Welcome to our tutorial on Chiller Plant Analyzer. I’m Bob Fassbender with energy-models.com, and let’s get started.
If you want to compare chiller designs, one of the best tools in the arsenal of the HVAC world is Train’s Chiler Plant Analyzer. It’s not free software, but they do have a nice free trial, and the software’s incredibly easy to use. Rather than explaining some of the details, we’re just going to jump in and start using the program, and I’ll explain things as I go.
We open Chiller Plant Analyzer. It is in the Trace 700 family, so if you have Trace 700, you already have a license to Chiller Plant Analyzer. We’ll just give this a name. We’re gonna start out with “1 Chiller at ARI,” and we’re going to compare that to 2 chillers at ARI, essentially two of the same chillers, just two smaller chillers.
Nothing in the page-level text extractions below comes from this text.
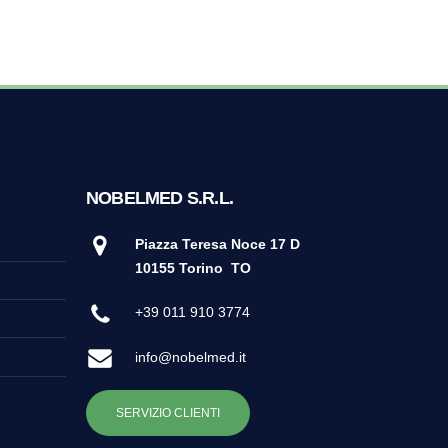
NOBELMED S.R.L.
Piazza Teresa Noce 17 D
10155 Torino
TO
+39 011 910 3774
info@nobelmed.it
SERVIZIO CLIENTI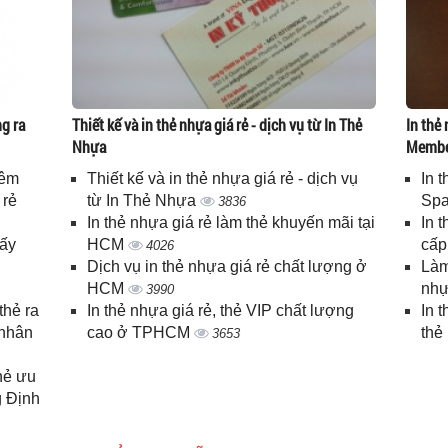
g ra
Thiết kế và in thẻ nhựa giá rẻ - dịch vụ từ In Thẻ
In thẻ 
Nhựa
Memb
iêm
Thiết kế và in thẻ nhựa giá rẻ - dịch vụ
In 
 rẻ
từ In Thẻ Nhựa
Spa
3836
In thẻ nhựa giá rẻ làm thẻ khuyến mãi tại
In 
lấy
HCM
cấ
4026
Dịch vụ in thẻ nhựa giá rẻ chất lượng ở
Làm
HCM
nhự
3990
thẻ ra
In thẻ nhựa giá rẻ, thẻ VIP chất lượng
In 
 nhân
cao ở TPHCM
thẻ
3653
thẻ ưu
g Định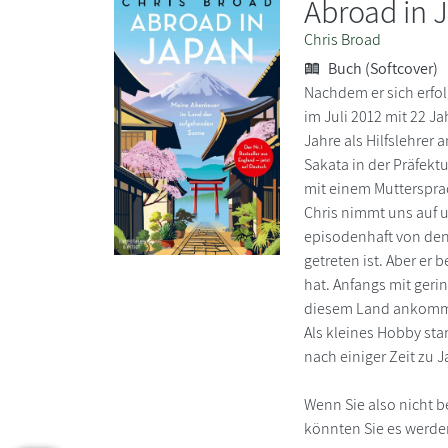
Abroad in 
Chris Broad
Buch (Softcover)
Nachdem er sich erfo
im Juli 2012 mit 22 Ja
Jahre als Hilfslehrer 
Sakata in der Präfek
mit einem Mutterspra
Chris nimmt uns auf u
episodenhaft von den 
getreten ist. Aber er
hat. Anfangs mit gerin
diesem Land ankommen
Als kleines Hobby sta
nach einiger Zeit zu
Wenn Sie also nicht 
könnten Sie es werde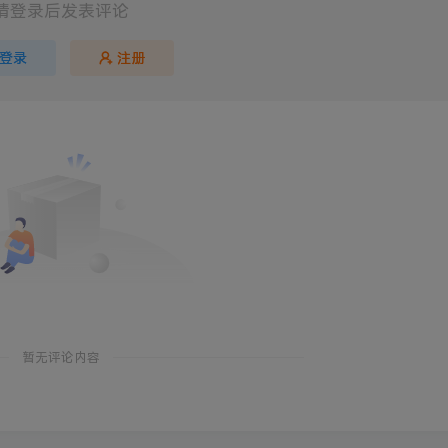
请登录后发表评论
登录
注册
暂无评论内容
We’ll start. We have all of these options; if we look at some of the options, the diagrams illustrate this very nicely, but we’re just going to start with 1 chiller at ARI. When we do that, the next thing that we’re prompted with is the weather location. It defaults to US locations. We’re just going to leave it in La Crosse, Wisconsin. You can do some overrides and things like that, but the override is not as important here as it might be in other places, because we’re going to specify the design tonnage anyway. We’re going to go ahead and click “next.”
For the next step, we have to select a building type. There’s a lot of choices here, so this could seem really high-pressure, but really this is just doing a few things. One of the main things this is doing, is creating an hourly profile throughout the year to see how the building behaves, which we’ll look at in just a moment. You want to select a building that’s similar to the building that you have, in terms of its operational schedule, so a lot of buildings would probably be similar to an office. Now, if you look at these options they have “no economizer” and “with economizer,” that means an airside economizer. Of course, because we’re talking about chillers, you could think that we’re talking about a chiller economizer, but that’s not the case. This is the airside economizer, because an airside economizer can drastically reduce the cooling load during the swing months of the year — so that’s the spring and fall months, in parts of the world where we have four seasons.
I’m just going to select “retail with economizer,” and here we enter the peak tonnage — we’ll put 1,000 tons, and the equivalent of that in heating, for a climate that has the peak heating approximately the same as the peak cooling.